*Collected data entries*
+++

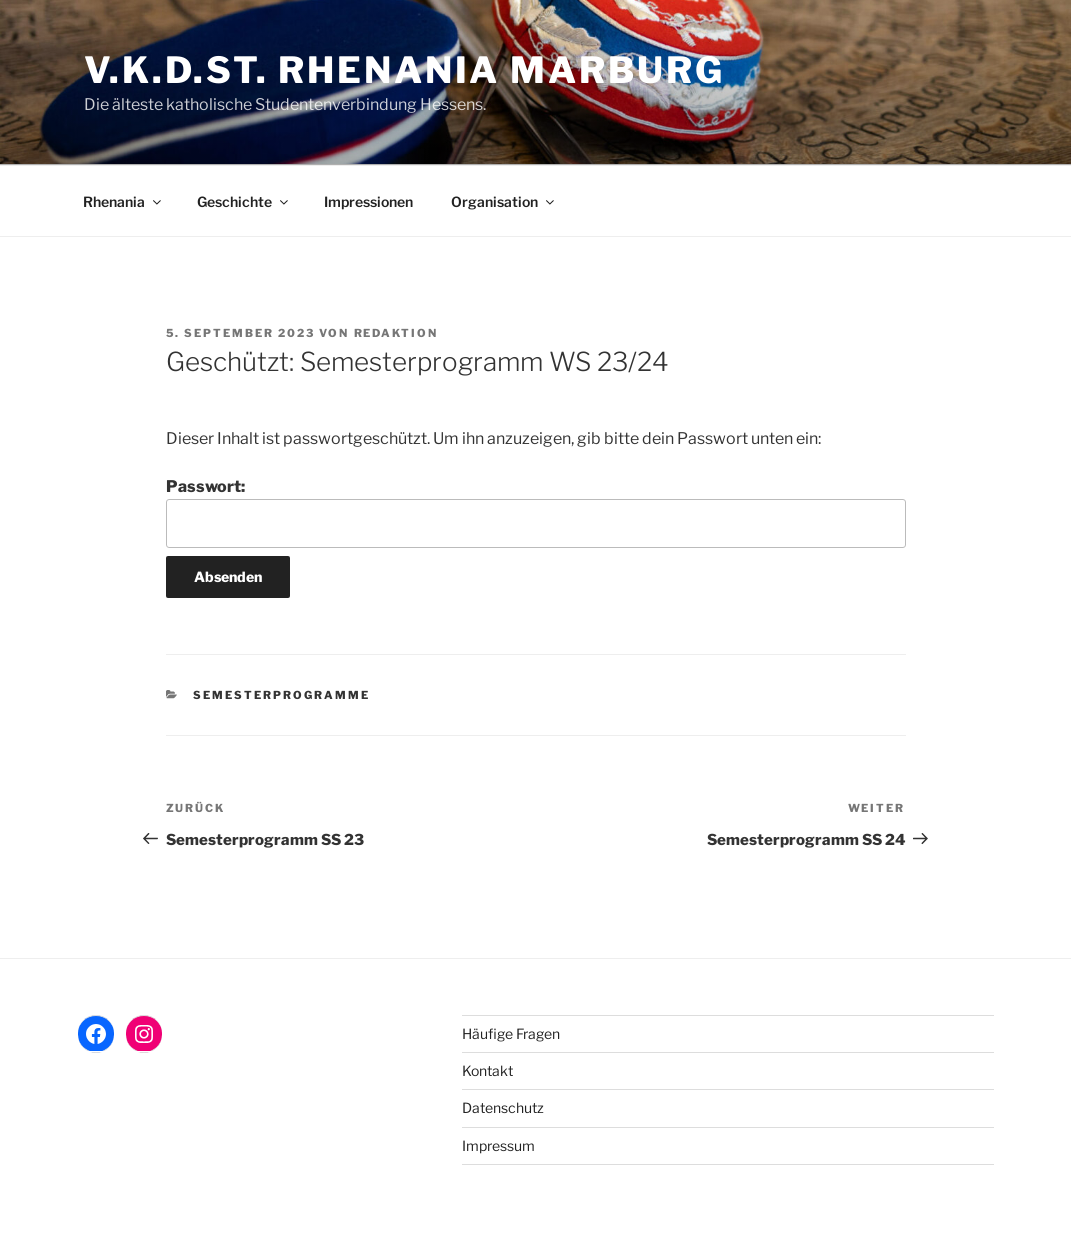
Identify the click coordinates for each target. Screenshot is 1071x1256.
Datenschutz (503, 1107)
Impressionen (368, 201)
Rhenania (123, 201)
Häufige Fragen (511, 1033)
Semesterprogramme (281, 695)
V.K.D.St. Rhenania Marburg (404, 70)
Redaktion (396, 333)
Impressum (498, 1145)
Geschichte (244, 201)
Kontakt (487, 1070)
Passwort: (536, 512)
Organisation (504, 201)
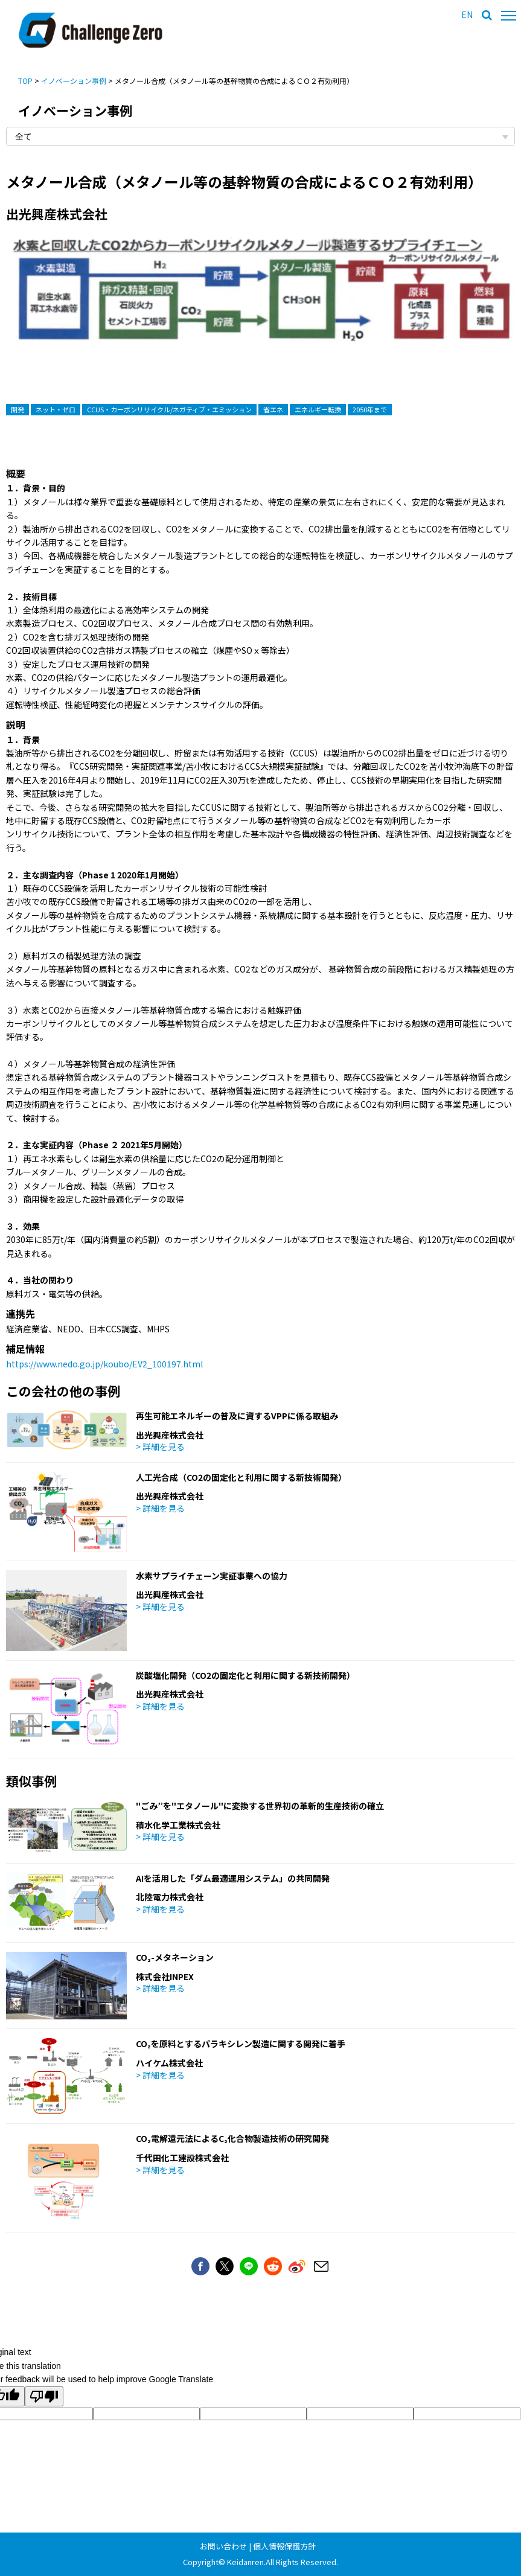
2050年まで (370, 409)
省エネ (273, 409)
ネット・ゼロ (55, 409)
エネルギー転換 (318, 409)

+++

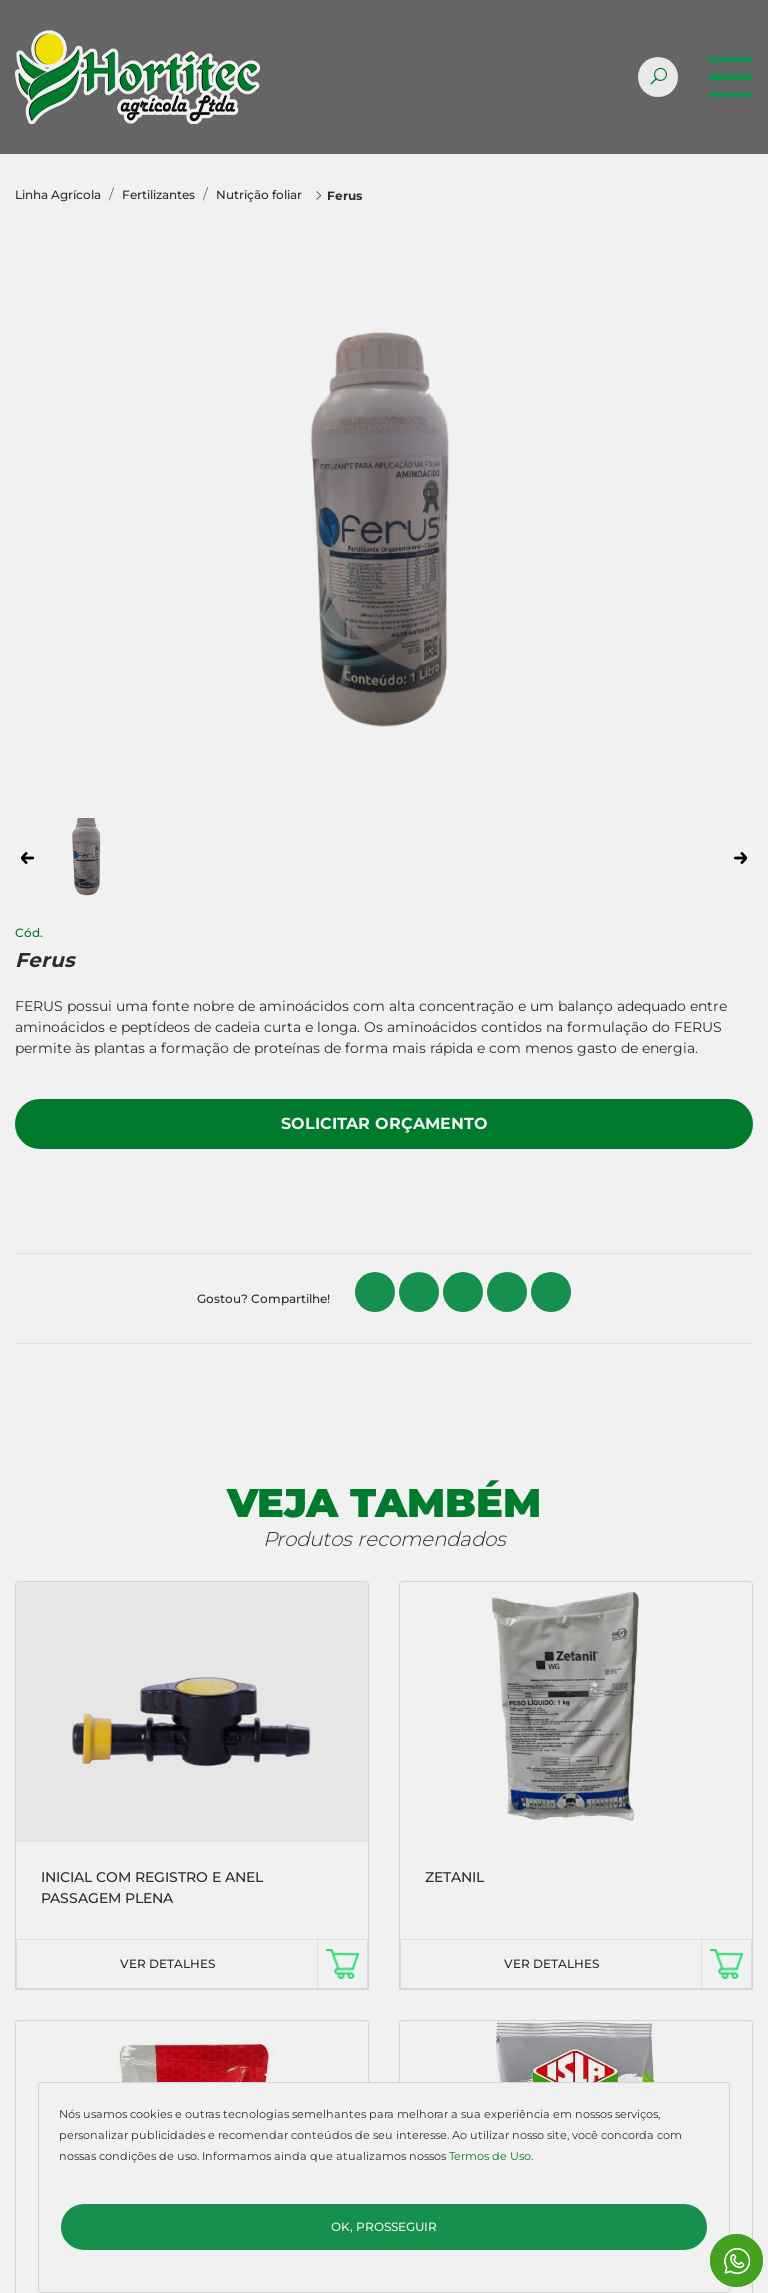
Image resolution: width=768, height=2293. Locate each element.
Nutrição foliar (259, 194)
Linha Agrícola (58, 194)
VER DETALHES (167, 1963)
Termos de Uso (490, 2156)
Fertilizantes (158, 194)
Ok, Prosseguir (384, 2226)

+++

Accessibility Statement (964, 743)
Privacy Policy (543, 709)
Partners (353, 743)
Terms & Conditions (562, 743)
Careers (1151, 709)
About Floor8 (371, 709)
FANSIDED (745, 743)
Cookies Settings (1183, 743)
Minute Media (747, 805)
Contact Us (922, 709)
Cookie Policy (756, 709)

+++

Would you please copy exactly the part of the entries above that begins at the line containing "Identify the click" and ends at the line containing "Kontakt (487, 1070)", both lines included?

*Completed task*
Identify the click coordinates for each target. Screenshot is 1071x1256.
Datenschutz (503, 1107)
Impressionen (368, 201)
Rhenania (123, 201)
Häufige Fragen (511, 1033)
Semesterprogramme (281, 695)
V.K.D.St. Rhenania Marburg (404, 70)
Redaktion (396, 333)
Impressum (498, 1145)
Geschichte (244, 201)
Kontakt (487, 1070)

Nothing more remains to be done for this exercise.